Sunday, September 11, 1988
at one o'clock in the afternoon
at North Beach at Winnacunnet Road
Strike Up The Band For
A Spectacular Parade
By Virginia Hatch
Bands! Floats! One hundred eleven units of parade! Over three miles of participants! Three hours of sensational magic to capture the spirit of Hampton, New Hampshire’s 350th anniversary!
To join in the town’s celebration, marching units are coming from Pennsylvania, Virginia, North Carolina, New York and Vermont.
The Parade Committee’s time and energy devoted to the celebration of the founding of the Town of Hampton promises to be a spectacular array of parade participants. Approximately 45 bands and marching units will surely excite spectators. Special attention will certainly be given to such units as: military, police, fire fighters, Philadelphia’s renowned musical Mummers; the John A Ferko String Band; the United States Army 3rd Infantry Colonial Fife and Drum from Army Headquarters, Washington, D.C. (wearing uniforms similar to those worn by musicians of the Continental Army -- black cocked hats, white wigs, waistcoats, colonial overalls, red greatcoats and playing wood fifes, handmade rope-tensioned drums and solid brass bugles); the Air Force Band of New England (from Pease Air Force Base); the Pawtuxet (Rhode Island) Rangers Militia (which uses the 75 caliber "Brown Bess" flintlock musket and 3 pound field piece) & Fife & Drum Corp; the Royal Columbia Drum Corp from Chicopee, Mass.
(Champions for the last 13 years are dressed in orange, sky blue and black); Massed Pipes & Drums of the Westchester Police Emerald Society (who promise that "if there is even a trace of Celtic blood coursing through your veins, the 'skirl o’ the pipes’ can cause unexpected and strange behavior"; the New Liberty Jazz Band (professional Dixieland jazz musicians); the Camden, New York Continentals Drum & Bugle Corp (previous members of this group marched in Ulysses S. Grant’s inauguration parade); and U. S. Navy Pikemen, Banner Bearers & Colour Guard of the U.S.S. Constitution (Old Ironsides) wearing uniforms of sailors of the late 18th century.

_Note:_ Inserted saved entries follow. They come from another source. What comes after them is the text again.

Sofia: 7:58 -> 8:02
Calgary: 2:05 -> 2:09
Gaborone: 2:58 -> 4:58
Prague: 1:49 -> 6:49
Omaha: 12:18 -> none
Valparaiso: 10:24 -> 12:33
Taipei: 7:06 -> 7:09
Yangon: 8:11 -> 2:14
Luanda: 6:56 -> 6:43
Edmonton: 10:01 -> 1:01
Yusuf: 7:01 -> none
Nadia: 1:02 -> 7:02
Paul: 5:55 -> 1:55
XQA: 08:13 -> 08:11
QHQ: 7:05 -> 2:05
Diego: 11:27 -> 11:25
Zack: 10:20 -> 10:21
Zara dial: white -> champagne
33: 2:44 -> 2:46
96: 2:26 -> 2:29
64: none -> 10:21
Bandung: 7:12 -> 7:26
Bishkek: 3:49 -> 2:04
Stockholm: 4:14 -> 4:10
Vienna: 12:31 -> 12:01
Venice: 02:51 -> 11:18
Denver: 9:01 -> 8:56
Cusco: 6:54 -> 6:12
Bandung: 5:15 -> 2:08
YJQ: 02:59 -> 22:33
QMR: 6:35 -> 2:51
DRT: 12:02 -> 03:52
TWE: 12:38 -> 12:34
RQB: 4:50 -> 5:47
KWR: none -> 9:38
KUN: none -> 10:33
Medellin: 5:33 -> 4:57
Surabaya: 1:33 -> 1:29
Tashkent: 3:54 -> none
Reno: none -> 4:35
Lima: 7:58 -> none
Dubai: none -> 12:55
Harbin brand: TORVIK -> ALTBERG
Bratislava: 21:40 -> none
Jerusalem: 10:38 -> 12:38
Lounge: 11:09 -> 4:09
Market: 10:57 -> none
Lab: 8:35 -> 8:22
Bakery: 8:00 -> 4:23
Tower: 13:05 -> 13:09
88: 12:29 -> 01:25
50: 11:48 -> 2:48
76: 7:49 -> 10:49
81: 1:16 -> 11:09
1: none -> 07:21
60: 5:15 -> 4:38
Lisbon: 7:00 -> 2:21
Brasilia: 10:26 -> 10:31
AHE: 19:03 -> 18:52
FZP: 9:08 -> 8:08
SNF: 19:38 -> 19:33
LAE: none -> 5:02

Floats of all types including motorized, horsedrawn, antique cars and trucks, Jaguars, Rolls Royces, motorcycle groups, equestrian, animated and historical will parade. Prizes and awards will be presented for the following categories: historical recognition, religious, non-profit, best over all, business, most original and most colorful. Featured floats include the First Congregational Church of Hampton as the oldest continuous congregation in New Hampshire; Marston Family Association with descendants of the original settling family; Lamprey Homestead with eight of their Belgian horses hitched to a wagon; New Hampshire Square Dancers’ Association with music, callers and dancers; Polka Band with dancers; and Little Jim, the miniature horse, from Burnt Oaks. A total of 64 floats have been registered to parade.
The order of march will be U.S. Army, U. S. Marine Corps, U. S. Navy, U. S. Air Force, Military Police, Legions, Schools Historical Floats, Civic Floats, Fraternal Order Floats, decorated cars. Bands will be interspersed throughout the line of the parade.
Stepping off at 1:30 p.m., Sunday, September 11, 1988, the parade entrants will travel south down the east side of Ocean Boulevard to the Hampton State Park. The reviewing stand will be located on the east side of Ocean Boulevard between "C," and "D" Streets.